Используемую хвойную целлюлозу отвешивали так, чтобы каждый образец содержал точно 0,4 г целлюлозы (глюкана) по сухому весу, и дозировали, как показано в таблице 3. Ферменты добавляли к пробному субстрату в 20 мл сцинтилляционном флаконе до общего объема жидкости 10 мл, который включал 50 мМ натрийцитратный буфер (рН 4,8) и антибиотики (тетрациклин и циклогексимид). Целлюлазный ферментный комплекс, полученный из генетически модифицированного штамма Trichoderma reesei, (т.е. Accellerase 1000TM, Genencor), использовали в качестве источника целлюлазы в экспериментах ферментативного гидролиза. Сволленин использовали в виде очищенного препарата, как указано выше и описано в примере 5. Концентрация сволленина по оценке с помощью гель-электрофореза составляла приблизительно 2 мг/г. Известно, что очищенный экстракт не обладает целлюлазной активностью. Загрузка твердых веществ составляла 0,4 г целлюлозы в общем объеме жидкости 10 мл, что дает 4% целлюлозную (глюкановую) загрузку.

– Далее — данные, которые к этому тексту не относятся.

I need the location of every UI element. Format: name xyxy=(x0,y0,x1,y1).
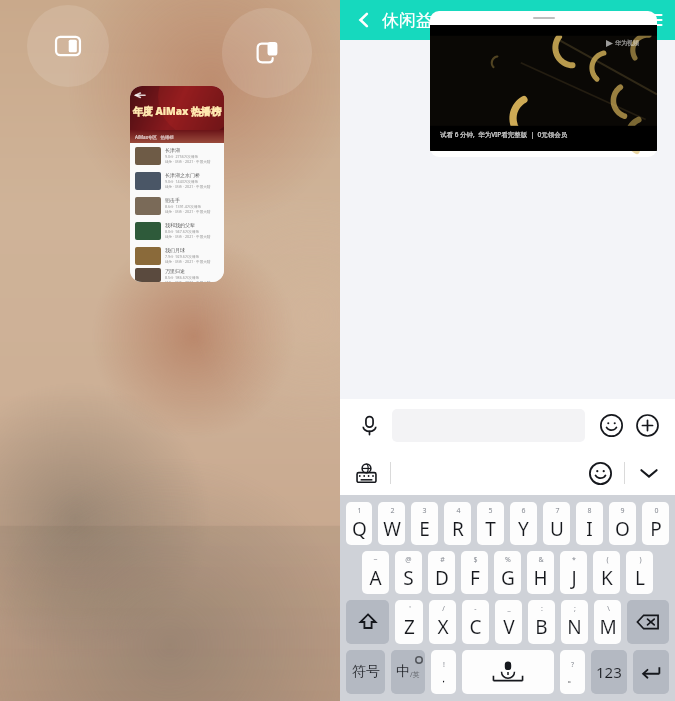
button[interactable]: K xyxy=(593,551,620,594)
staticText: U xyxy=(550,516,564,542)
button[interactable]: Switch keyboard xyxy=(350,457,382,489)
staticText: 6 xyxy=(521,506,526,516)
staticText: # xyxy=(440,555,445,565)
button[interactable]: Q xyxy=(346,502,372,545)
button[interactable]: Z xyxy=(395,600,423,644)
staticText: A xyxy=(369,565,382,591)
button[interactable]: P xyxy=(642,502,669,545)
staticText: ( xyxy=(606,555,609,565)
staticText: 9.0分 1443万次播放 xyxy=(165,179,199,184)
button[interactable]: T xyxy=(477,502,504,545)
staticText: 5 xyxy=(488,506,493,516)
button[interactable]: A xyxy=(362,551,389,594)
button[interactable]: Emoji keyboard xyxy=(584,457,616,489)
staticText: P xyxy=(650,516,662,542)
staticText: Q xyxy=(352,516,367,542)
staticText: 长津湖 xyxy=(165,147,180,153)
staticText: 华为视频 xyxy=(615,39,639,47)
button[interactable]: N xyxy=(561,600,588,644)
staticText: @ xyxy=(405,555,412,565)
staticText: * xyxy=(572,555,576,565)
staticText: 0 xyxy=(654,506,659,516)
staticText: ' xyxy=(409,604,411,614)
staticText: N xyxy=(567,614,582,640)
button[interactable]: M xyxy=(594,600,621,644)
staticText: 1 xyxy=(357,506,362,516)
button[interactable]: X xyxy=(429,600,456,644)
button[interactable]: E xyxy=(411,502,438,545)
staticText: & xyxy=(538,555,544,565)
staticText: ; xyxy=(574,604,576,614)
staticText: Z xyxy=(404,614,415,640)
staticText: 战争 · 历史 · 2021 · 中国大陆 xyxy=(165,184,211,189)
button[interactable]: Y xyxy=(510,502,537,545)
staticText: ! xyxy=(443,660,445,670)
staticText: \ xyxy=(607,604,610,614)
button[interactable]: U xyxy=(543,502,570,545)
staticText: 符号 xyxy=(352,663,380,681)
button[interactable]: O xyxy=(609,502,636,545)
button[interactable]: 中英切换 xyxy=(391,650,425,694)
button[interactable]: V xyxy=(495,600,522,644)
staticText: 狙击手 xyxy=(165,197,180,203)
staticText: X xyxy=(437,614,449,640)
staticText: T xyxy=(485,516,496,542)
button[interactable]: More xyxy=(631,409,663,441)
button[interactable]: L xyxy=(626,551,653,594)
button[interactable]: Voice input xyxy=(352,408,386,442)
button[interactable]: I xyxy=(576,502,603,545)
staticText: 7.9分 929.6万次播放 xyxy=(165,254,200,259)
button[interactable]: Shift xyxy=(346,600,389,644)
staticText: F xyxy=(470,565,480,591)
button[interactable]: Hide keyboard xyxy=(633,457,665,489)
staticText: 。 xyxy=(567,671,578,685)
staticText: K xyxy=(601,565,613,591)
button[interactable]: Space xyxy=(462,650,554,694)
button[interactable]: Back xyxy=(350,6,378,34)
staticText: : xyxy=(541,604,543,614)
staticText: 8.6分 1391.4万次播放 xyxy=(165,204,202,209)
button[interactable]: H xyxy=(527,551,554,594)
button[interactable]: Comma xyxy=(431,650,456,694)
staticText: % xyxy=(505,555,511,565)
button[interactable]: F xyxy=(461,551,488,594)
staticText: 战争 · 历史 · 2021 · 中国大陆 xyxy=(165,259,211,264)
staticText: 战争 · 历史 · 2021 · 中国大陆 xyxy=(165,234,211,239)
staticText: AiMax专区 热播榜 xyxy=(135,134,175,140)
staticText: E xyxy=(419,516,430,542)
button[interactable]: J xyxy=(560,551,587,594)
staticText: W xyxy=(383,516,401,542)
button[interactable]: D xyxy=(428,551,455,594)
button[interactable]: Floating window xyxy=(222,8,312,98)
button[interactable]: 符号 xyxy=(346,650,385,694)
staticText: 中 xyxy=(396,663,410,681)
button[interactable]: Video preview xyxy=(430,11,657,157)
staticText: 2 xyxy=(390,506,395,516)
button[interactable]: W xyxy=(378,502,405,545)
button[interactable]: S xyxy=(395,551,422,594)
button[interactable]: Period xyxy=(560,650,585,694)
staticText: 我们月球 xyxy=(165,247,185,253)
staticText: 休闲益智 xyxy=(382,10,450,31)
staticText: I xyxy=(586,516,593,542)
button[interactable]: B xyxy=(528,600,555,644)
staticText: 7 xyxy=(555,506,560,516)
staticText: 9.0分 2756万次播放 xyxy=(165,154,199,159)
staticText: 4 xyxy=(456,506,461,516)
staticText: Y xyxy=(518,516,529,542)
button[interactable]: 123 xyxy=(591,650,627,694)
button[interactable]: R xyxy=(444,502,471,545)
button[interactable]: Emoji xyxy=(595,409,627,441)
button[interactable]: Split screen xyxy=(27,5,109,87)
button[interactable]: Recent app preview xyxy=(130,86,224,282)
button[interactable]: Menu xyxy=(639,5,669,35)
button[interactable]: G xyxy=(494,551,521,594)
button[interactable]: Backspace xyxy=(627,600,669,644)
staticText: ~ xyxy=(373,555,378,565)
staticText: ， xyxy=(438,671,449,685)
button[interactable]: Enter xyxy=(633,650,669,694)
staticText: 我和我的父辈 xyxy=(165,222,195,228)
button[interactable]: C xyxy=(462,600,489,644)
staticText: 3 xyxy=(422,506,427,516)
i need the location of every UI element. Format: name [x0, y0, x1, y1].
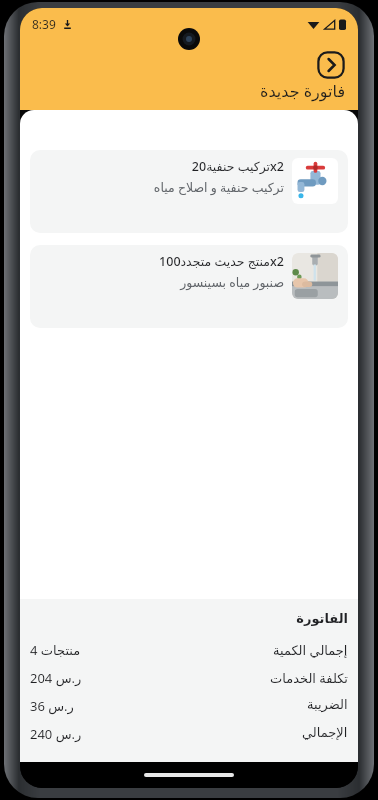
staticText: 240 ر.س	[30, 725, 82, 743]
staticText: الإجمالي	[302, 725, 348, 740]
staticText: 4 منتجات	[30, 641, 81, 659]
staticText: صنبور مياه بسينسور	[180, 274, 284, 291]
staticText: الفاتورة	[30, 611, 348, 626]
staticText: الضريبة	[307, 697, 348, 712]
button[interactable]: التالي	[316, 50, 346, 80]
staticText: إجمالي الكمية	[273, 641, 348, 659]
staticText: تركيب حنفية20x2	[191, 158, 284, 175]
button[interactable]: تركيب حنفية20x2	[30, 150, 348, 233]
staticText: منتج حديث متجدد100x2	[159, 253, 284, 270]
staticText: 204 ر.س	[30, 669, 82, 687]
staticText: فاتورة جديدة	[260, 80, 346, 102]
staticText: 36 ر.س	[30, 697, 74, 715]
staticText: تركيب حنفية و اصلاح مياه	[153, 179, 284, 196]
staticText: تكلفة الخدمات	[270, 669, 348, 687]
button[interactable]: منتج حديث متجدد100x2	[30, 245, 348, 328]
staticText: 8:39	[32, 16, 56, 32]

Реакционную смесь инкубировали с острожным встряхиванием (200 оборотов в минуту) при 50°С в течение 72 ч. Анализ концентраций глюкозы и целлобиозы выполняли используя систему HPLC Waters. Используемую для анализа сахара колонку для HPLC покупали у BioRad (Aminex HPX-87H, BioRad Inc., Hercules, CA). Определяли продукцию и глюкозы, и целлобиозы. Расщепление целлюлозы в процентах (образованная глюкоза плюс образованная целлобиоза, разделенные на вводимую целлюлозу) суммировано в таблице 4 и на фиг.4. При тех же условиях загрузки общего белка (30 мг) сволленин был по существу способен заместить 50% целлюлазы из Spezyme CP (таблица 3). Дополнение ACCELLERASE сволленином вызывало благоприятный эффект при использовании субстратов как с высоким, так и с низким содержанием лигнина (таблица 4).
| Таблица 4 | |||
| Целлюлаз (мг/г целлюлозы) |
Сволленин (мг/г целлюлозы) |
% расщепления целлюлозы | |
| С высоким содержанием лигнина | С низким содержанием лигнина | ||
| 10 | 0 | 10,6 | 25,4 |
| 20 | 0 | 17,8 | 41,6 |
| 10 | 5 | 13,1 | 30,2 |
| 10 | 10 | 13,2 | 29,7 |
| 10 | 15 | 13,6 | 29,2 |
| 10 | 20 | 14,8 | 30,0 |
| 10 | 30 | 17,1 | 31,5 |
Пример 5: Очистка сволленина
Буфер (50 мМ Трис, рН 7,0) и натрия хлорид (200 мм) добавляли к 2 л полученного с помощью ультрафильтрации концентрата (UFC) культуры штамма T. reesei, из которого были делетированы четыре основные целлюлазы (CBH1, CBH2, EG1 и EG2) и в котором ген сволленина сверхэкспресировался под контролем промотора cbh1, при перемешивании. рН доводили до 7,0. К этой смеси добавляли 50 мл агента для аффинной очистки связывающего целлюлозу домена (CDB) (т.е. смолы Cbind 200, каталожный № 70121, Novozymes A/S, Bagsvaerd, DK) с последующим перемешиванием в течение 1 ч. Эту смесь затем подвергали фильтрации, используя фильтрующий элемент из пористого стекла, и собирали несвязавшийся материал. Смолу со связанным сволленином промывали дважды, используя 2 л 50 мМ Трис, рН 7,0 и 200 мМ натрия хлорид. Сволленин элюировали со смолы путем смешивания смолы со связанным сволленином с водой MilliQ (2 л) в течение 0,5 ч и затем фильтрования смеси, используя фильтрующий элемент из пористого стекла, в 2 л резервуар. Этот процесс элюции водой повторяли для обеспечения полной элюции сволленина.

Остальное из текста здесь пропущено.